For a beginner strength program performing the three lifts three times a week is sufficient. In my experience three to five sets of three to five reps is most effective. For example perform three sets of five at the first session of the week, four of five at the second session and end the week with five of five. While three sets of five may not seem like much, the primary goal when beginning a strength program should be technique perfection. This will go a long way to ensuring rapid progress and reduced risk of injury. Master the technique of the lifts, and then focus on increasing the numbers. Once technique at the extreme limits has been perfected, you can begin altering the loads lifted at each session. For example, begin the week with a heavy session (100%), follow that with a light session (80%) and then back up to medium loads (90%) to end the week. The idea is to allow for rest after a heavy-lifting session, and to use the light day to perfect the finer points of each lift. So you should apply yourself equally at each session. Do not shy away from lifting heavy in the fear of missing a lift, and do not shun the light-lifting day in the belief that it’s a waste of time.

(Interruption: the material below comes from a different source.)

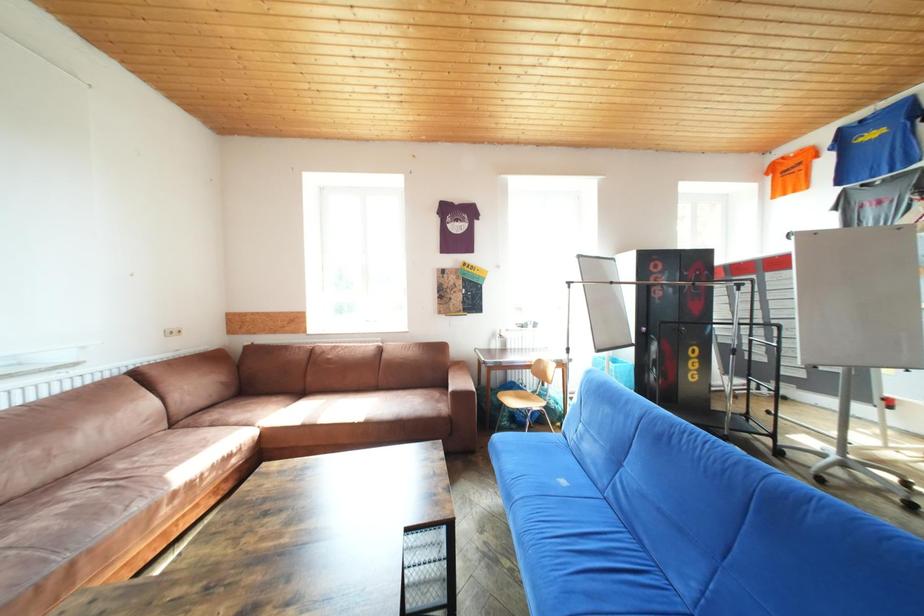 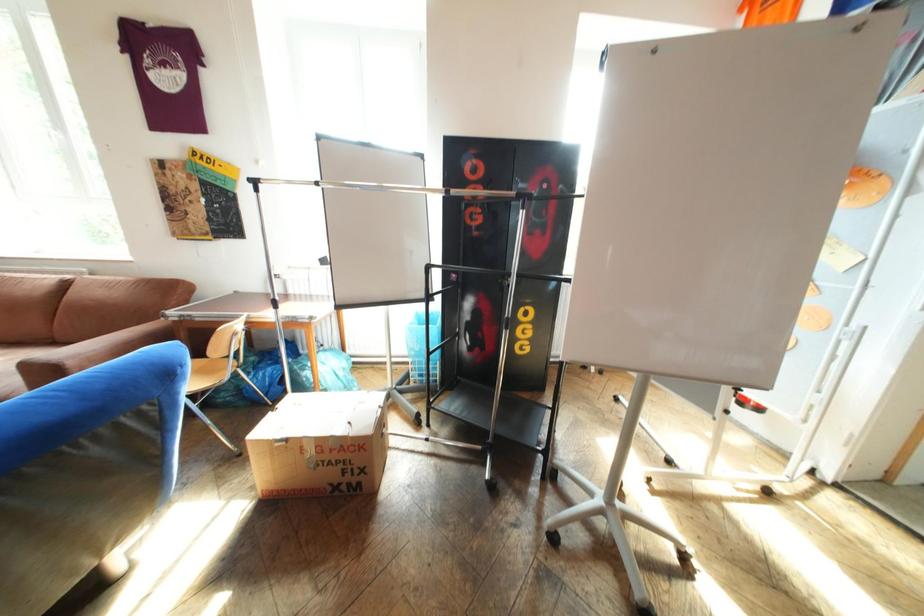 Which direction would the cameraman need to move to produce the second image?

The cameraman walked toward right, forward. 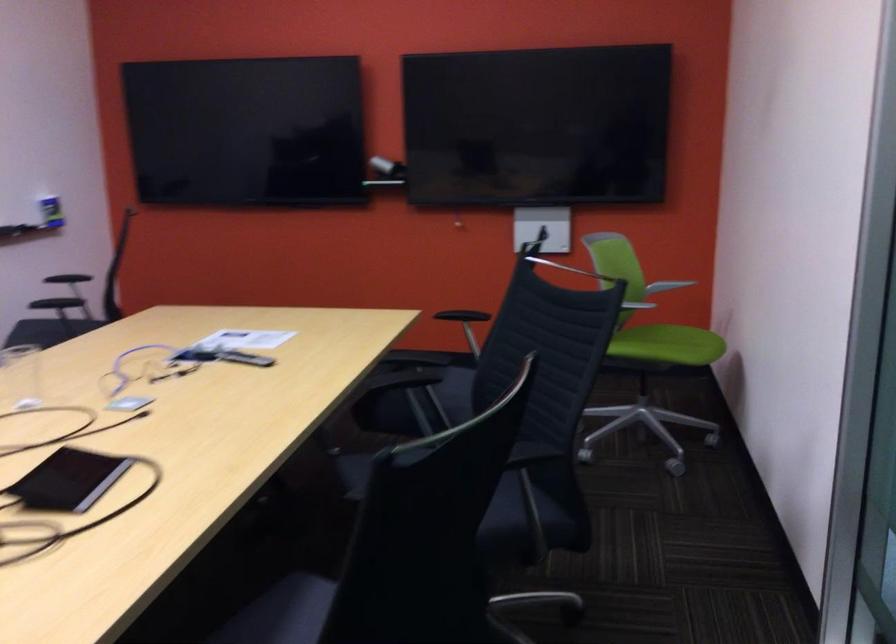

Finally, training for strength demands that your nutrition and rest is adequate. Sufficient amounts of carbohydrates and fats are needed to fuel your training sessions and protein is required to rebuild and grow muscles, tendons and ligaments. Approximately 40% of your calories should come from carbohydrates, 30% from fat and 30% from protein. All of these need to come from natural sources. Stay away from processed food; instead eat lots of fruit and vegetables, lean meat and poultry, seafood, nuts and seeds.
You’ll note that there are only three training days for this beginner program. Heavy-resistance training is often a shock to the system of beginners. Albeit a good shock but more rest is required. With smart training, healthy eating and sufficient rest your strength will increase and your recovery times will improve. This will lay the foundation for building brute strength!